We are delighted once again to be recognized as a best place to work for LGBTQ+ equality. This designation represents our commitment to our people, enables us to continue to attract the best talent, and in turn makes us a better partner for our clients," Simon Freakley, AlixPartners CEO, said. 

Bain & Company earned a perfect score for the 13th year in a row. "Diversity is key to our mission of building extraordinary teams that deliver unparalleled results for our firm and our clients, and we remain committed to attracting and developing a team that both represents and fully embraces this diversity," Russ Hagey, the firm's chief talent officer, said.

Bain has rapidly expanded its LGBTQ alliance network BGLAD, with global membership growing by more than 36% last year.

“We are strong advocates for the LGBTQ community and we’re happy our policies and benefits package reflect the needs of our diverse firm," Brian Bloom, vice president of Korn Ferry's global benefits, said

Consulting firm ZS participated in the CEI survey for the first time, also earning a 100-point score. The firm attributed its strong showing, in part, to its Pride@ZS network which promotes diversity and inclusion though education, social events, and community outreach.

"What I'm most proud of is that this award reflects the way we've been doing business and treating people for years," Natalie Hanson, ZS principal and Pride@ZS leader, said. "Achieving 100% did not require us to make any substantive changes to our policies or practices."

Once a homogeneous “old boys club,” management consultancies have been hard at work in recent years to become more diverse and inclusive organizations. Outside of any moral or regulatory imperative, diversity initiatives allow the firms to attract and retain the widest and best pool of talent, while reaping the productivity and effectiveness bonuses that diverse teams bring to the corporate table.

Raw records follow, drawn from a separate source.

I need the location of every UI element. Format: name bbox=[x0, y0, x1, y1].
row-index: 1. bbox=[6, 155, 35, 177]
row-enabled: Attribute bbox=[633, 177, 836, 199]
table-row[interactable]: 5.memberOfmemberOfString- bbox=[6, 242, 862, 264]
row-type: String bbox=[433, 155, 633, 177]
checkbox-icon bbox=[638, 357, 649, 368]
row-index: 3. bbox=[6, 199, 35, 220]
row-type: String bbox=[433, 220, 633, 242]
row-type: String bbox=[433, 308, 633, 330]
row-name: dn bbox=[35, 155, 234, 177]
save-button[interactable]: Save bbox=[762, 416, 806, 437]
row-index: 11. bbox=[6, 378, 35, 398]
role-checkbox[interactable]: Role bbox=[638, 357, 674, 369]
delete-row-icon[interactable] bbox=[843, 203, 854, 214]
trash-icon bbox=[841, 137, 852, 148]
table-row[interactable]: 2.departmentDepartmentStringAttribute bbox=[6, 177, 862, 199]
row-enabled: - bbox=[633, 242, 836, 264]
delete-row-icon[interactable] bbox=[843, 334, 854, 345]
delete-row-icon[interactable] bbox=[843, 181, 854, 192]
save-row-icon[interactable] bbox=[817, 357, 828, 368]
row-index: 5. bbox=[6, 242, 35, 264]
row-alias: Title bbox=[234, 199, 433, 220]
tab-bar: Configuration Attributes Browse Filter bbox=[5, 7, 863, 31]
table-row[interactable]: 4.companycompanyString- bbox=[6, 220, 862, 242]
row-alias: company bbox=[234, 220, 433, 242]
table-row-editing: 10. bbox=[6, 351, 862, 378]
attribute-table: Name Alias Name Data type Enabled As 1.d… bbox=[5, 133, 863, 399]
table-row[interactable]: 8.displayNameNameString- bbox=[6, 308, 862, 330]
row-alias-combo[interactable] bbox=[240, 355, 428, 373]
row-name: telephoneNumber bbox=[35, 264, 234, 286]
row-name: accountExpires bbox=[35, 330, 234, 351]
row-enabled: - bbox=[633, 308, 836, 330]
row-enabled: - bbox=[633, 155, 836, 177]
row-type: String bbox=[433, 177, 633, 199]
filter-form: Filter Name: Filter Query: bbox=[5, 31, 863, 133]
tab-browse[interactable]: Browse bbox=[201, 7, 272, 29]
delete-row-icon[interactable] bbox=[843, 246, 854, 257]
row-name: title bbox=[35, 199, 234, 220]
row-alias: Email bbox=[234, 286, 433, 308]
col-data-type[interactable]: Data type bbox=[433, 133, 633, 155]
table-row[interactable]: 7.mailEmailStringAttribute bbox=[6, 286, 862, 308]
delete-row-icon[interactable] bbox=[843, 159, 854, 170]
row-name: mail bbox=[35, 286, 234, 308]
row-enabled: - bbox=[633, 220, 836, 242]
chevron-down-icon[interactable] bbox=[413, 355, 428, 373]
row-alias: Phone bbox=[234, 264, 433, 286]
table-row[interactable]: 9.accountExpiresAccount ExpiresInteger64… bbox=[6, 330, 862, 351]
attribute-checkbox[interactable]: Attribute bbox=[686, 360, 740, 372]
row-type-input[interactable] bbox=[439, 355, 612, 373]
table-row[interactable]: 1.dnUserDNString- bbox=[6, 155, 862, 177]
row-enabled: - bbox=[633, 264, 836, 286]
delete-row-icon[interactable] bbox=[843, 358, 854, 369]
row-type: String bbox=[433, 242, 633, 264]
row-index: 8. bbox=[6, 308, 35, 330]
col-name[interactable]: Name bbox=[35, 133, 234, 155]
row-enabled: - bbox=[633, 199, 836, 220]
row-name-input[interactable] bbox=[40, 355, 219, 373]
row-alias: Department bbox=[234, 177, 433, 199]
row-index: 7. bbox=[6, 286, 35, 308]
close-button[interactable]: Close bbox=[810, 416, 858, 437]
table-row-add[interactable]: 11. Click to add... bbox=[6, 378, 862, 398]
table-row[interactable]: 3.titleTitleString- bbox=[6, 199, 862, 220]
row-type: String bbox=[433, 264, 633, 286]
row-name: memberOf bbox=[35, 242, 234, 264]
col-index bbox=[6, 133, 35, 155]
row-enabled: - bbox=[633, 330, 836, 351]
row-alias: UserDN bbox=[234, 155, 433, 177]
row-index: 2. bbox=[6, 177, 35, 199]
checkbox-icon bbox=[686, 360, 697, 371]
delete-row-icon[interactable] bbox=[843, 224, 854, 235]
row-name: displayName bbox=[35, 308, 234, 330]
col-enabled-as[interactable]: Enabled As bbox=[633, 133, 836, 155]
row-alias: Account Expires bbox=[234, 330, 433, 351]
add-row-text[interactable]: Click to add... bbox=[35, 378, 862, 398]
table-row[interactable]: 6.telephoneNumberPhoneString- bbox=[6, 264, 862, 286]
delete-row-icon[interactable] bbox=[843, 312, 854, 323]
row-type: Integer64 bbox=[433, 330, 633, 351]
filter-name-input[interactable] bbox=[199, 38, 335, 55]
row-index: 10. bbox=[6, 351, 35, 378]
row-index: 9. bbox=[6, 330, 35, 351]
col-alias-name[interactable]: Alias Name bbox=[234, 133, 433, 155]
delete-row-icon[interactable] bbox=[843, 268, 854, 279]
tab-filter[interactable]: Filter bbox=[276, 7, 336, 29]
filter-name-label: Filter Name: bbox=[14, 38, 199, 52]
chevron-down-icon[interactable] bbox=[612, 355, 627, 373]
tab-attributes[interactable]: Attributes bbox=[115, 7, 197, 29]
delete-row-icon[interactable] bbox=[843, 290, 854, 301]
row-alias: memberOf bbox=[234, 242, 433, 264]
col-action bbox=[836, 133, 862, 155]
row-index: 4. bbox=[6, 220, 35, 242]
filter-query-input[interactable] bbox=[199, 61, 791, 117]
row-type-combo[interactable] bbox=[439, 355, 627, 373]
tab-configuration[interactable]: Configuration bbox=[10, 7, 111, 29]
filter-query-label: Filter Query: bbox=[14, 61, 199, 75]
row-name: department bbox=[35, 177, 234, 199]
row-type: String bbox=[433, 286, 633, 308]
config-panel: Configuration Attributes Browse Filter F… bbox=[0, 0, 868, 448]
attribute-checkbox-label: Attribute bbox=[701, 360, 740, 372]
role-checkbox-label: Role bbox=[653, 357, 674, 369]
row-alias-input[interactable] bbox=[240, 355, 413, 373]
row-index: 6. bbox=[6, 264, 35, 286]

"The top-scoring companies on this year's CEI are not only establishing policies that affirm and include employees here in the United States, they are applying these policies to their global operations and impacting millions of people beyond our shores," Chad Griffin, HRC president, said. "Time and again, leading American businesses have shown that protecting their employees and customers from discrimination isn't just the right thing to do – it's also good for business."